(Stored data entries)
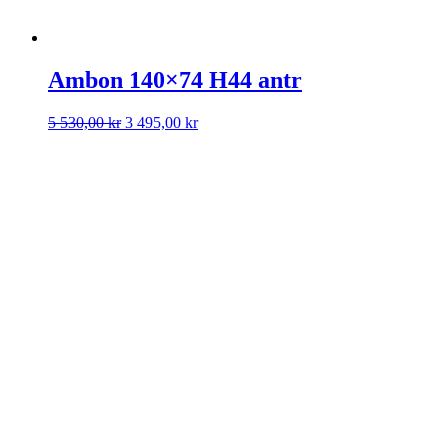
Ambon 140×74 H44 antr
Det
Det
5 530,00
kr
3 495,00
kr
ursprungliga
nuvarande
priset
priset
var:
är:
5
3
530,00 kr.
495,00 kr.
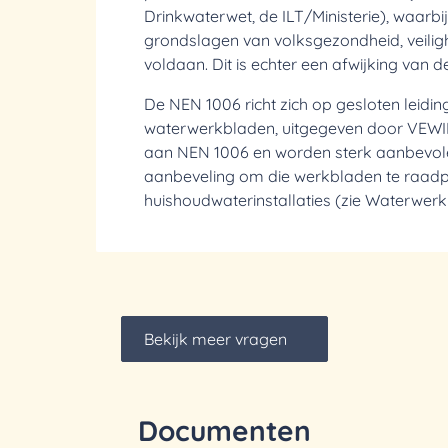
Drinkwaterwet, de ILT/Ministerie), waarb
grondslagen van volksgezondheid, veilig
voldaan. Dit is echter een afwijking van 
De NEN 1006 richt zich op gesloten leiding
waterwerkbladen, uitgegeven door VEWI
aan NEN 1006 en worden sterk aanbevole
aanbeveling om die werkbladen te raadp
huishoudwaterinstallaties (zie Waterwerk
Bekijk meer vragen
Documenten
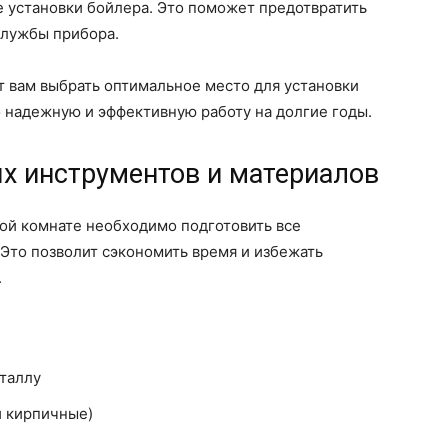
 установки бойлера. Это поможет предотвратить
службы прибора.
вам выбрать оптимальное место для установки
о надежную и эффективную работу на долгие годы.
х инструментов и материалов
ой комнате необходимо подготовить все
Это позволит сэкономить время и избежать
.
еталлу
и кирпичные)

(What you are asked to do) Report each line above that includes the string "установки".

(Task result)
 установки бойлера. Это поможет предотвратить
вам выбрать оптимальное место для установки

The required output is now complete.